The e-mails were disclosed after lawyers for the AT&T-owned cable channel complained in court about attempts by prosecutors with the U.S. Department of Justice to uncover anonymous sources used in various political news stories.
The disclosure came after a federal judge lifted a gag order that prevented CNN employees and their lawyers from discussing the issue, which began when Justice Department investigators issued a subpoena last year that demanded the news channel turn over e-mail records connected to an account used by Barbara Starr, the network’s correspondent assigned to the Pentagon.
The subpoena and associated gag order was delivered in July 2020 to David Vigilante, CNN’s general counsel. News of the subpoena eventually reached Jeffrey Zucker, CNN’s president, who was also forbidden from disclosing its existence.
The probe set off a lengthy legal battle between Justice Department officials and the news channel that was eventually settled when CNN agreed to disclose a limited number of e-mail records to prosecutors probing various leaks to the news media. According to a CNN reporter, the network ultimately agreed to produce “a limited number of email records” in order to end the legal battle.
Those records contained data that “the government already had from its side of these communications,” the reporter said, though specifics of what those records contained were not offered.
Separately, the Justice Department also seized phone records and certain e-mail data related to personal accounts used by Starr, who was only notified of those moves last month, the New York Times reported.
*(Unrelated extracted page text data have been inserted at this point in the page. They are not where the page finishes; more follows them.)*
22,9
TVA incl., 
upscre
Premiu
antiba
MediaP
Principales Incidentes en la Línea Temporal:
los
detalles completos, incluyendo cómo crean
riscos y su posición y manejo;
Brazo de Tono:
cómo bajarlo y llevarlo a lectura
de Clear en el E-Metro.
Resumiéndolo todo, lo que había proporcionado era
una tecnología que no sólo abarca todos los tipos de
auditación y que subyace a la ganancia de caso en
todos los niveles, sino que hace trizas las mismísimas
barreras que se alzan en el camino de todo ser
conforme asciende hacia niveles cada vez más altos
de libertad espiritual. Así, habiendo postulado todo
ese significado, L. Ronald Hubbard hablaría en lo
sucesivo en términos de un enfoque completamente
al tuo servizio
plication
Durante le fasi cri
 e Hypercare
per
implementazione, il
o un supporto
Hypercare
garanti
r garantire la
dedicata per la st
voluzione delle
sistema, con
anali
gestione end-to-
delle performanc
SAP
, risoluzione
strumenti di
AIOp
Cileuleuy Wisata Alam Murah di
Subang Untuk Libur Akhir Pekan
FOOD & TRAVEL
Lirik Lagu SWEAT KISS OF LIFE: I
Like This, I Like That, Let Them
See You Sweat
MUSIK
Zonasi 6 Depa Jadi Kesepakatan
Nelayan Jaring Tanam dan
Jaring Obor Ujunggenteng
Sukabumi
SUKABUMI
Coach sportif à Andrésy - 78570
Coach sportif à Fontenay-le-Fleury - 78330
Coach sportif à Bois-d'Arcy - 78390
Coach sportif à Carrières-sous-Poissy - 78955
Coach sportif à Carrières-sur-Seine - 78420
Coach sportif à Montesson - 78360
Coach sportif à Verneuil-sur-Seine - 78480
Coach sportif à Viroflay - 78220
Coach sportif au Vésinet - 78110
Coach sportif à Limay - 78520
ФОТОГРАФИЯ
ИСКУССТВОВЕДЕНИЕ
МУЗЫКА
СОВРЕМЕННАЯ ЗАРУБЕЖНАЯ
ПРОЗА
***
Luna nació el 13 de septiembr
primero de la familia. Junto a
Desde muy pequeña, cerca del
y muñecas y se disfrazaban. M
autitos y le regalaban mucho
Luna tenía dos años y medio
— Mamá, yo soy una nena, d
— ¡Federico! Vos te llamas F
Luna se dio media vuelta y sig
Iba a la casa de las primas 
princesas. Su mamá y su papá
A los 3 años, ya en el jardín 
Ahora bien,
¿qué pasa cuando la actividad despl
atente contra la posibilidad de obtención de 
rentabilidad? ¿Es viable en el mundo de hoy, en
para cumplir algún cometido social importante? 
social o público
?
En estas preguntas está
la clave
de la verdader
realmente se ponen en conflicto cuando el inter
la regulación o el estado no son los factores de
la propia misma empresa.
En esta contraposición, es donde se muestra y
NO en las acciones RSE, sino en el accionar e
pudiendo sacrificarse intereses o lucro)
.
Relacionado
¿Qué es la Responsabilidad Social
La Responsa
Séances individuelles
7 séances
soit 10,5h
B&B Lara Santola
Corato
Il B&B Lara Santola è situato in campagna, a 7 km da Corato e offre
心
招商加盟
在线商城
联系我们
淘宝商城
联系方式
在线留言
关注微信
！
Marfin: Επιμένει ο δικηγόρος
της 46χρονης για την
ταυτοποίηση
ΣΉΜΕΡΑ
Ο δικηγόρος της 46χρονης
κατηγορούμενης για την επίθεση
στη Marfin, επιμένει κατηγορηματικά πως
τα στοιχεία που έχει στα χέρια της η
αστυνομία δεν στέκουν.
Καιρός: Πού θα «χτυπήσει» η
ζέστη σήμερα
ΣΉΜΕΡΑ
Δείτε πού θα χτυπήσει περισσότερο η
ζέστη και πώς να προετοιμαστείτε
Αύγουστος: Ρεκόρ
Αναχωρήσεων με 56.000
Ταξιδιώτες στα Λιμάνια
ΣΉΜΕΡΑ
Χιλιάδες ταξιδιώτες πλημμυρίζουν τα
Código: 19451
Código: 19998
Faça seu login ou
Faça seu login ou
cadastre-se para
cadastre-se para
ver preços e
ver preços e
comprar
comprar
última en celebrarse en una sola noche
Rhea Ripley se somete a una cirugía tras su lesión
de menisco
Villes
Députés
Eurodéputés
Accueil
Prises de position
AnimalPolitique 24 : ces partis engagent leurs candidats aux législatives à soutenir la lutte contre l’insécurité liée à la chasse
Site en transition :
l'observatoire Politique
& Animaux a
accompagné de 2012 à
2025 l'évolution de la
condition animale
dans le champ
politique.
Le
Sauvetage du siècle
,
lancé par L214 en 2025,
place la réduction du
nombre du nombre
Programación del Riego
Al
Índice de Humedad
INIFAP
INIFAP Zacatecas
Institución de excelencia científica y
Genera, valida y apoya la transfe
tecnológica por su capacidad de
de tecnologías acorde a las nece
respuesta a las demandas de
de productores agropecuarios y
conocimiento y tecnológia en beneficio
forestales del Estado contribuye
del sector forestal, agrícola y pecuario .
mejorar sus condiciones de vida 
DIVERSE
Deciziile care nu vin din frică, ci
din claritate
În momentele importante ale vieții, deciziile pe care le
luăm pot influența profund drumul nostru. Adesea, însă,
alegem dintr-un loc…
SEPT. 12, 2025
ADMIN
CNN said it was previously unaware of the seizure of that material because it was contained in digital accounts that were not owned or operated by the news network or AT&T.
The revelation of the subpoena and gag order against CNN follows news from other outlets, including the New York Times and Washington Post, of similar moves by Justice Department investigators who sought to learn the real-world identities of anonymous sources who leaked sensitive information to national reporters during the administration of former President Donald Trump.
Some of those battles extended beyond Trump’s term in office, though they seemed to be settled to the satisfaction of federal prosecutors within weeks of President Joe Biden’s inauguration, which took place in January.
The probes have triggered strong condemnation from journalism advocacy groups, criticism that has led to policy changes within the Justice Department.
Earlier this month, U.S. Attorney General Merrick Garland said Justice Department investigators would no longer seize records connected to reporters in leak investigations, though he stopped short of saying journalists would not be targeted in federal probes altogether.
“We have adopted a policy which is the most protective of journalists’ ability to do their jobs in history,” Garland professed during a Senate hearing on Wednesday. “We will not use compulsory process in leak investigations to require reporters to provide information about their sources when they’re doing their job as reporters. That is going to be our policy.”